Oh I hope you can find him a home!  I'm such a sucker for kitties!  We have three, that's just about enough.....


----------



## MAGreen (Jan 5, 2009)

Well, he/she is doing better today after a good nights rest in a warm bed and plenty of food. I am sure that with a couple more days he will be ready to go impress everyone and find a new home. Still won't let me touch him, but he gets close as long as I am still. I sat with him in a room for about two hours today and just read. He seemed ok with my being there as long as I didn't reach for him. He did eat from my hand, but back off if I moved at all. So far, so good. I will get some pictures to post tomorrow!


----------



## LCEvans (Mar 29, 2009)

You are so kind to take in this poor homeless kitten. I've fed feral cats before, but never had much luck taming them. I think a kitten will adjust pretty quickly, though, and I do hope you find him a home soon. My son-in-law found an abandoned kitten last year. It was cold and wet and huddled on a bridge, so he brought it home. They were going to give it away, but got attached and now kitty is fixed and has shots and she loves her home.

Linda


----------



## MariaESchneider (Aug 1, 2009)

MAGreen said:


> Well, he/she is doing better today after a good nights rest in a warm bed and plenty of food. I am sure that with a couple more days he will be ready to go impress everyone and find a new home. Still won't let me touch him, but he gets close as long as I am still. I sat with him in a room for about two hours today and just read. He seemed ok with my being there as long as I didn't reach for him. He did eat from my hand, but back off if I moved at all. So far, so good. I will get some pictures to post tomorrow!

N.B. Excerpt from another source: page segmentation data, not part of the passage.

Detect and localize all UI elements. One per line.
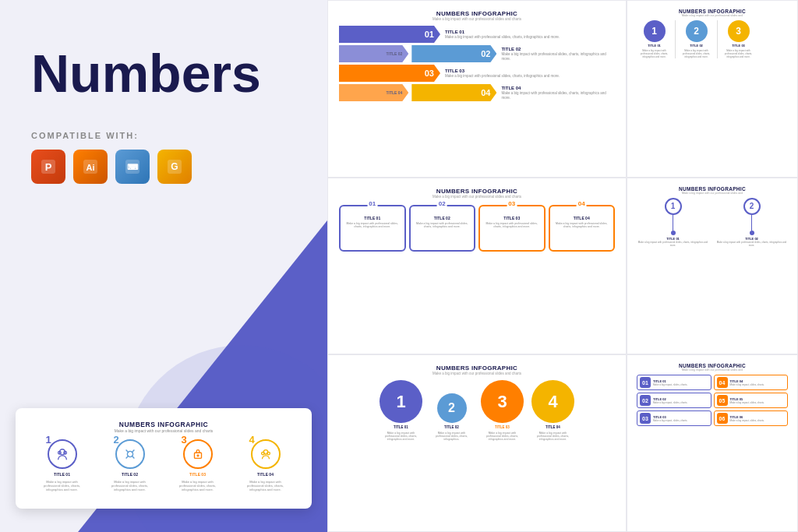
slide2-subtitle: Make a big impact with our professional … <box>339 195 615 199</box>
main-title: Numbers <box>31 47 296 100</box>
circle-1: 1 <box>48 439 77 469</box>
rc3-item-6: 06 TITLE 06 Make a big impact, slides, c… <box>714 410 789 426</box>
right-panel: NUMBERS INFOGRAPHIC Make a big impact wi… <box>327 0 798 532</box>
circle-icons: 1 TITLE 01 Make a big impact with profes… <box>28 439 299 491</box>
slide-brackets: NUMBERS INFOGRAPHIC Make a big impact wi… <box>327 178 627 355</box>
arrow-label-2: TITLE 02 Make a big impact with professi… <box>501 47 615 61</box>
rc3-subtitle: Make a big impact with our professional … <box>637 368 788 372</box>
arrow-1: 01 <box>339 26 440 43</box>
arrow-row-3: 03 TITLE 03 Make a big impact with profe… <box>339 65 615 82</box>
arrow-2: 02 <box>411 45 496 62</box>
left-panel: Numbers COMPATIBLE WITH: P Ai ⌨ G NUMBER… <box>0 0 327 532</box>
right-card-2: NUMBERS INFOGRAPHIC Make a big impact wi… <box>627 178 798 355</box>
svg-text:P: P <box>45 161 52 173</box>
arrow-label-title4: TITLE 04 <box>339 84 408 101</box>
slide-circles: NUMBERS INFOGRAPHIC Make a big impact wi… <box>327 354 627 532</box>
arrow-3: 03 <box>339 65 440 82</box>
svg-rect-12 <box>194 453 201 458</box>
rc3-item-1: 01 TITLE 01 Make a big impact, slides, c… <box>637 375 711 390</box>
slide-arrows: NUMBERS INFOGRAPHIC Make a big impact wi… <box>327 0 627 178</box>
rc2-subtitle: Make a big impact with our professional … <box>637 192 788 195</box>
svg-text:Ai: Ai <box>87 163 95 172</box>
preview-title: NUMBERS INFOGRAPHIC <box>28 421 299 428</box>
svg-point-13 <box>197 455 199 456</box>
rc1-title: NUMBERS INFOGRAPHIC <box>637 9 788 14</box>
rc3-title: NUMBERS INFOGRAPHIC <box>637 363 788 368</box>
rc1-item-1: 1 TITLE 01 Make a big impact with profes… <box>637 20 672 58</box>
arrow-label-4: TITLE 04 Make a big impact with professi… <box>501 86 615 100</box>
slide3-subtitle: Make a big impact with our professional … <box>339 372 615 375</box>
rc3-item-2: 02 TITLE 02 Make a big impact, slides, c… <box>637 393 711 408</box>
ci-label-1: TITLE 01 <box>54 472 70 477</box>
gdocs-icon: G <box>157 150 192 184</box>
rc3-item-5: 05 TITLE 05 Make a big impact, slides, c… <box>714 393 789 408</box>
arrow-row-1: 01 TITLE 01 Make a big impact with profe… <box>339 26 615 43</box>
slide3-title: NUMBERS INFOGRAPHIC <box>339 365 615 372</box>
arrow-label-1: TITLE 01 Make a big impact with professi… <box>445 30 560 39</box>
cg-2: 2 TITLE 02 Make a big impact with profes… <box>430 393 473 441</box>
arrow-label-title2: TITLE 02 <box>339 45 408 62</box>
cg-4: 4 TITLE 04 Make a big impact with profes… <box>531 380 574 441</box>
left-content: Numbers COMPATIBLE WITH: P Ai ⌨ G <box>0 0 327 262</box>
bracket-2: 02 TITLE 02 Make a big impact with profe… <box>409 205 476 252</box>
slide1-subtitle: Make a big impact with our professional … <box>339 17 615 21</box>
arrow-row-4: TITLE 04 04 TITLE 04 Make a big impact w… <box>339 84 615 101</box>
compatible-label: COMPATIBLE WITH: <box>31 131 296 140</box>
svg-text:⌨: ⌨ <box>127 163 139 171</box>
big-circle-4: 4 <box>531 380 574 423</box>
ci-desc-4: Make a big impact with professional slid… <box>244 480 287 491</box>
right-column: NUMBERS INFOGRAPHIC Make a big impact wi… <box>627 0 798 532</box>
rc2-title: NUMBERS INFOGRAPHIC <box>637 186 788 192</box>
arrow-label-3: TITLE 03 Make a big impact with professi… <box>445 69 560 78</box>
circle-2: 2 <box>115 439 145 469</box>
ci-desc-2: Make a big impact with professional slid… <box>108 480 151 491</box>
ci-desc-1: Make a big impact with professional slid… <box>41 480 83 491</box>
rc2-item-2: 2 TITLE 02 Make a big impact with profes… <box>715 198 788 247</box>
arrow-row-2: TITLE 02 02 TITLE 02 Make a big impact w… <box>339 45 615 62</box>
cg-1: 1 TITLE 01 Make a big impact with profes… <box>380 380 422 441</box>
preview-item-2: 2 TITLE 02 Make a big impact with profes… <box>108 439 151 491</box>
slide2-title: NUMBERS INFOGRAPHIC <box>339 188 615 195</box>
rc3-item-4: 04 TITLE 04 Make a big impact, slides, c… <box>714 375 789 390</box>
rc3-item-3: 03 TITLE 03 Make a big impact, slides, c… <box>637 410 711 426</box>
preview-item-1: 1 TITLE 01 Make a big impact with profes… <box>41 439 83 491</box>
rc3-grid: 01 TITLE 01 Make a big impact, slides, c… <box>637 375 788 426</box>
arrow-infographic: 01 TITLE 01 Make a big impact with profe… <box>339 26 615 101</box>
big-circle-3: 3 <box>481 380 524 423</box>
right-card-1: NUMBERS INFOGRAPHIC Make a big impact wi… <box>627 0 798 178</box>
rc2-timeline: 1 TITLE 01 Make a big impact with profes… <box>637 198 788 247</box>
arrow-4: 04 <box>411 84 496 101</box>
app-icons-row: P Ai ⌨ G <box>31 150 296 184</box>
keynote-icon: ⌨ <box>115 150 150 184</box>
preview-subtitle: Make a big impact with our professional … <box>28 428 299 433</box>
illustrator-icon: Ai <box>73 150 108 184</box>
small-circle-2: 2 <box>437 393 467 423</box>
rc1-arrows: 1 TITLE 01 Make a big impact with profes… <box>637 20 788 58</box>
slide1-title: NUMBERS INFOGRAPHIC <box>339 10 615 17</box>
left-preview-slide: NUMBERS INFOGRAPHIC Make a big impact wi… <box>16 408 312 509</box>
rc1-item-3: 3 TITLE 03 Make a big impact with profes… <box>721 20 756 58</box>
preview-item-4: 4 TITLE 04 Make a big impact with profes… <box>244 439 287 491</box>
ci-label-3: TITLE 03 <box>189 472 206 477</box>
right-card-3: NUMBERS INFOGRAPHIC Make a big impact wi… <box>627 354 798 532</box>
circles-row: 1 TITLE 01 Make a big impact with profes… <box>339 380 615 441</box>
ci-label-4: TITLE 04 <box>257 472 274 477</box>
powerpoint-icon: P <box>31 150 65 184</box>
big-circle-1: 1 <box>380 380 422 423</box>
circle-4: 4 <box>251 439 281 469</box>
svg-text:G: G <box>171 161 178 172</box>
rc1-subtitle: Make a big impact with our professional … <box>637 14 788 17</box>
bracket-1: 01 TITLE 01 Make a big impact with profe… <box>339 205 406 252</box>
bracket-3: 03 TITLE 03 Make a big impact with profe… <box>478 205 546 252</box>
svg-point-15 <box>261 452 264 455</box>
bracket-4: 04 TITLE 04 Make a big impact with profe… <box>549 205 616 252</box>
rc2-item-1: 1 TITLE 01 Make a big impact with profes… <box>637 198 709 247</box>
bracket-row: 01 TITLE 01 Make a big impact with profe… <box>339 205 615 252</box>
rc1-item-2: 2 TITLE 02 Make a big impact with profes… <box>679 20 714 58</box>
cg-3: 3 TITLE 03 Make a big impact with profes… <box>481 380 524 441</box>
svg-point-16 <box>267 452 270 455</box>
ci-desc-3: Make a big impact with professional slid… <box>176 480 219 491</box>
preview-item-3: 3 TITLE 03 Make a big impact with profes… <box>176 439 219 491</box>
ci-label-2: TITLE 02 <box>122 472 138 477</box>
circle-3: 3 <box>183 439 213 469</box>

Try playing with him/her with a "catch the string." They get distracted and understand 'play.' Then you can gently pet the tail until he gets used to be touched.

Good kitty. Good person.


----------



## DYB (Aug 8, 2009)

You're doing a wonderful thing!!!  

As far as fixing him/her - I was told to wait until my kitten was at least 6 months old before fixing him.  I think this may be true for boys more than girls.  My vet said that if you do it too soon their urinary tracts don't develop fully and can cause problems later on in life with infections.


----------



## daringnovelist (Apr 3, 2010)

One lesser known thing that can help with cat allergies - a higher grade of cat food.  Often cats are shedding allergens in their diets.

A friend had a cat who had food allergies, so she had to go on a feeding regimen to figure out what he was allergic to and then get it out of his diet.  It turned out to be corn, which used to be used in cheaper catfoods.  (I don't think it is so much any more.)  Anyway, once she had her cats on a diet of homemade (and later premium) catfood, her own allergies cleared up.

A few other friends have tried this, and it has worked for them.  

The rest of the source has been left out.